• The problem: Would you repeat the data below exactly, taking out the images?
** Extracted records follows **
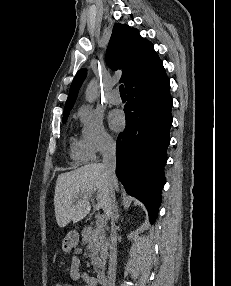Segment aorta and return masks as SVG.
I'll return each mask as SVG.
<instances>
[{"label": "aorta", "instance_id": "aorta-1", "mask_svg": "<svg viewBox=\"0 0 231 286\" xmlns=\"http://www.w3.org/2000/svg\"><path fill=\"white\" fill-rule=\"evenodd\" d=\"M97 93H98L97 82L93 80L88 84L86 88V92H85L86 101H88L89 103L94 102L95 99L97 98Z\"/></svg>", "mask_w": 231, "mask_h": 286}]
</instances>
** End of Extracted records **
• Solved exercise:
Segment aorta and return masks as SVG.
I'll return each mask as SVG.
<instances>
[{"label": "aorta", "instance_id": "aorta-1", "mask_svg": "<svg viewBox=\"0 0 231 286\" xmlns=\"http://www.w3.org/2000/svg\"><path fill=\"white\" fill-rule=\"evenodd\" d=\"M97 93H98L97 82L93 80L88 84L86 88V92H85L86 101H88L89 103L94 102L95 99L97 98Z\"/></svg>", "mask_w": 231, "mask_h": 286}]
</instances>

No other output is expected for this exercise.